For each ant, figure out the distance to the end of the plank it's moving toward. If an ant is moving left, it's the distance to the left end. If it's moving right, it's the distance to the right end.
Find the longest of all these distances. This longest distance is the time when the last ant falls off the plank.

Code Implementation

def last_moment(plank_length, left_positions, right_positions):
    max_time = 0

    # Calculate time for ants moving left.
    for ant_position in left_positions:
        max_time = max(max_time, ant_position)

    # Calculate time for ants moving right.
    # The last ant will fall from plank_length - position.
    for ant_position in right_positions:
        max_time = max(max_time, plank_length - ant_position)

    # We need to return the maximum time.
    return max_time

Big(O) Analysis

Time Complexity

O(n) – The solution iterates through the array of ant positions once, where n is the number of ants. For each ant, it performs a constant-time calculation to determine the time it takes to fall off the plank. The algorithm then finds the maximum of these times, which again takes O(n) time. Therefore, the overall time complexity is determined by the single loop through the ant positions, resulting in O(n) complexity.

Space Complexity

O(1) – The provided steps calculate the time until the last ant falls off the plank without using any auxiliary data structures that scale with the input size. The algorithm iterates through each ant, calculates a distance, and updates a maximum distance variable. These calculations only require a constant amount of extra space, independent of the number of ants (N). Therefore, the auxiliary space complexity is O(1).

Edge Cases

Case	How to Handle
Empty left and right arrays	Return 0 immediately as no ants exist to fall off the plank.
Plank length n is zero	Return 0 immediately, as the plank has no length for ants to traverse.
All ants move in the same direction	The last ant to fall will be the one furthest from the edge in its direction of movement.
Large plank length (n) leading to potential integer overflow in calculations.	Use long data types where applicable to prevent integer overflows during calculations.
Left array contains the value 0	The ant at position 0 falls immediately, so use Math.max(0, current_max) to ensure return value is valid
Right array contains the value n	The ant at position n falls immediately, so use Math.max(0, current_max) to ensure return value is valid
Input arrays are very large, impacting memory usage.	The solution's space complexity is O(1) regardless of input array size as we are only tracking the maximum time, so no special handling is needed.
Plank length (n) is very small (e.g., 1) and both arrays are empty	Return 0 if both left and right arrays are empty; otherwise, determine the answer from the non-empty array based on direction.

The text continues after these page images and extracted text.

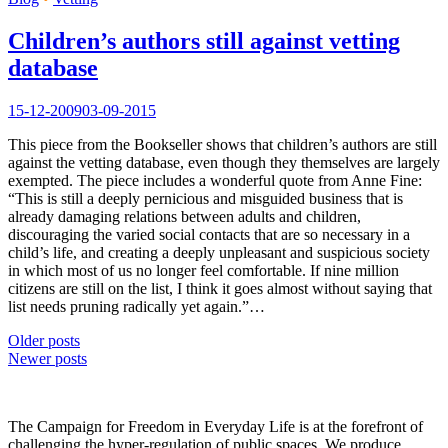
Children’s authors still against vetting
database
15-12-2009
03-09-2015
This piece from the Bookseller shows that children’s authors are still
against the vetting database, even though they themselves are largely
exempted. The piece includes a wonderful quote from Anne Fine:
“This is still a deeply pernicious and misguided business that is
already damaging relations between adults and children,
discouraging the varied social contacts that are so necessary in a
child’s life, and creating a deeply unpleasant and suspicious society
in which most of us no longer feel comfortable. If nine million
citizens are still on the list, I think it goes almost without saying that
list needs pruning radically yet again.”…
Posts
Older posts
Newer posts
navigation
The Campaign for Freedom in Everyday Life is at the forefront of
challenging the hyper-regulation of public spaces. We produce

Empty left and right arrays

How to Handle:

Return 0 immediately as no ants exist to fall off the plank.

Plank length n is zero

How to Handle:

Return 0 immediately, as the plank has no length for ants to traverse.

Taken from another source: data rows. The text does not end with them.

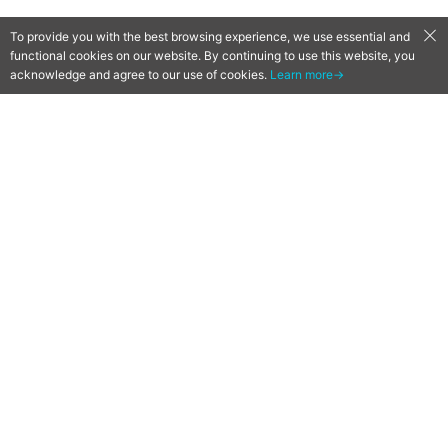
To provide you with the best browsing experience, we use essential and
functional cookies on our website. By continuing to use this website, you
acknowledge and agree to our use of cookies.
Learn more→
[Qoo News] Fantasy Life Online
23 July Release Date
Confirmed!
2018-07-18
by
Mr. Qoo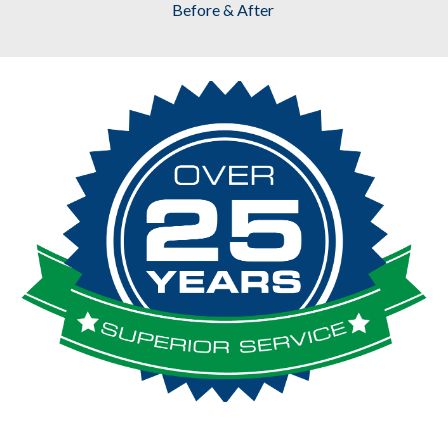
Before & After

All ants move in the same direction

How to Handle:

The last ant to fall will be the one furthest from the edge in its direction of movement.

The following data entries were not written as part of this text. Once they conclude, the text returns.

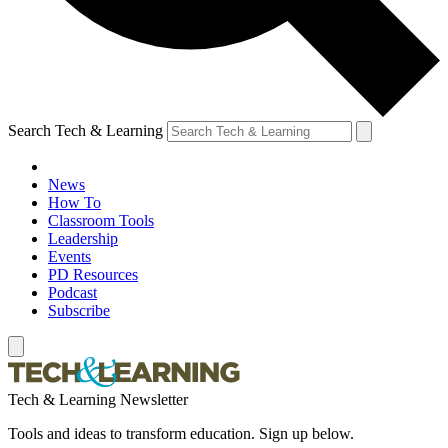
Search Tech & Learning
News
How To
Classroom Tools
Leadership
Events
PD Resources
Podcast
Subscribe
Tech & Learning Newsletter
Tools and ideas to transform education. Sign up below.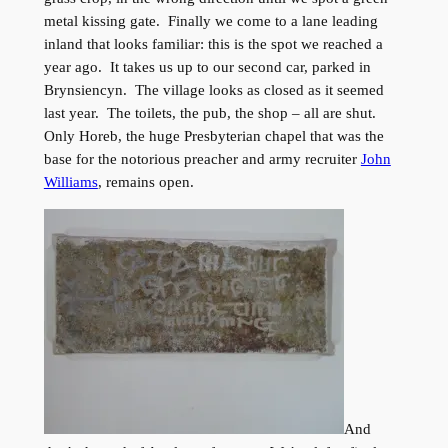
metal kissing gate. Finally we come to a lane leading
inland that looks familiar: this is the spot we reached a
year ago. It takes us up to our second car, parked in
Brynsiencyn. The village looks as closed as it seemed
last year. The toilets, the pub, the shop – all are shut.
Only Horeb, the huge Presbyterian chapel that was the
base for the notorious preacher and army recruiter
John
Williams
, remains open.
And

Large plank length (n) leading to potential integer overflow in calculations.

How to Handle:

Use long data types where applicable to prevent integer overflows during calculations.

Left array contains the value 0

How to Handle:

The ant at position 0 falls immediately, so use Math.max(0, current_max) to ensure return value is valid

Right array contains the value n

How to Handle:

The ant at position n falls immediately, so use Math.max(0, current_max) to ensure return value is valid

Input arrays are very large, impacting memory usage.

How to Handle:

The solution's space complexity is O(1) regardless of input array size as we are only tracking the maximum time, so no special handling is needed.

Plank length (n) is very small (e.g., 1) and both arrays are empty

How to Handle:

Return 0 if both left and right arrays are empty; otherwise, determine the answer from the non-empty array based on direction.